-- Data shown follows --

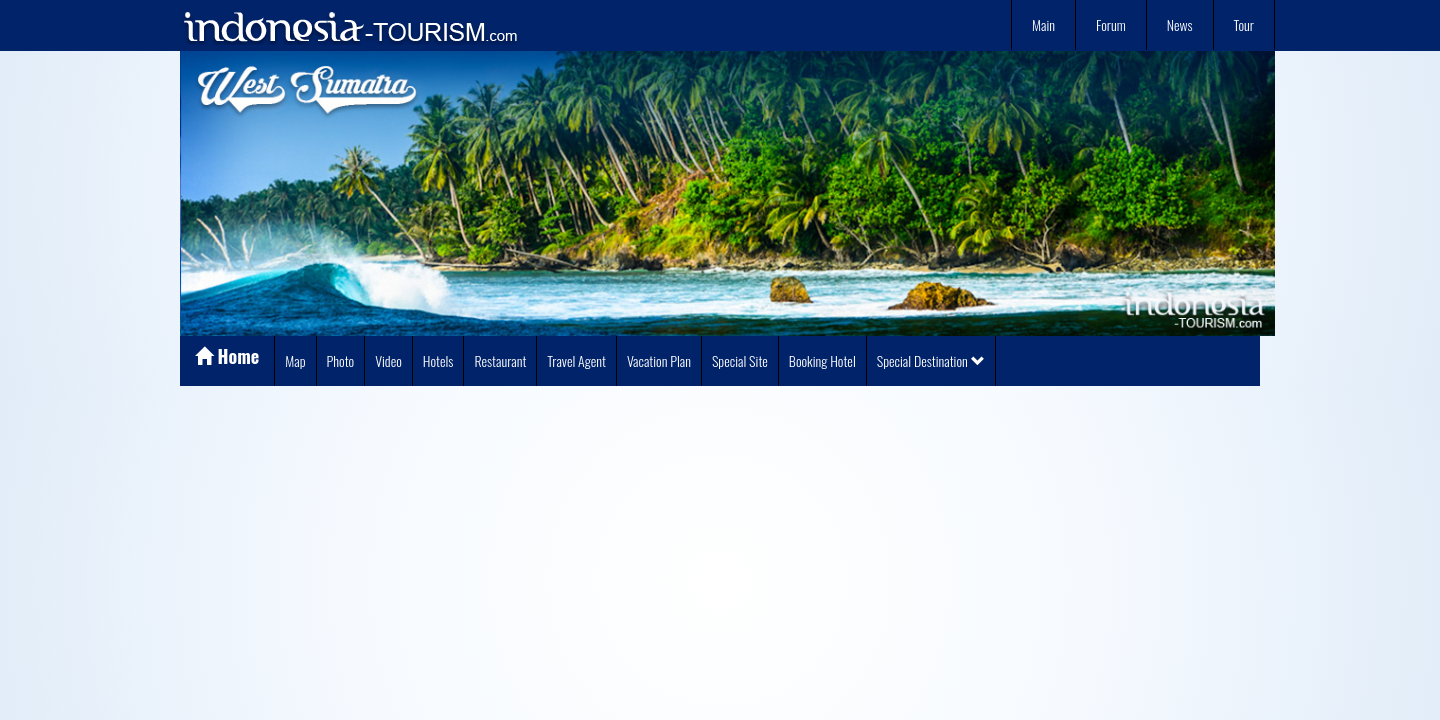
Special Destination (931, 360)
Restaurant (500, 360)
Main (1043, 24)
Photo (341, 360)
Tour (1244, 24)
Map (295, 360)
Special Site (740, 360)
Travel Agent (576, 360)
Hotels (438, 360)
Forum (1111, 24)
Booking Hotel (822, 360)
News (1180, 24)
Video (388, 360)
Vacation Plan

-- Data shown concluded --

Problem: For the records above, give every line again exactly and skip the pictures.

Your solution:
Special Destination (931, 360)
Restaurant (500, 360)
Main (1043, 24)
Photo (341, 360)
Tour (1244, 24)
Map (295, 360)
Special Site (740, 360)
Travel Agent (576, 360)
Hotels (438, 360)
Forum (1111, 24)
Booking Hotel (822, 360)
News (1180, 24)
Video (388, 360)
Vacation Plan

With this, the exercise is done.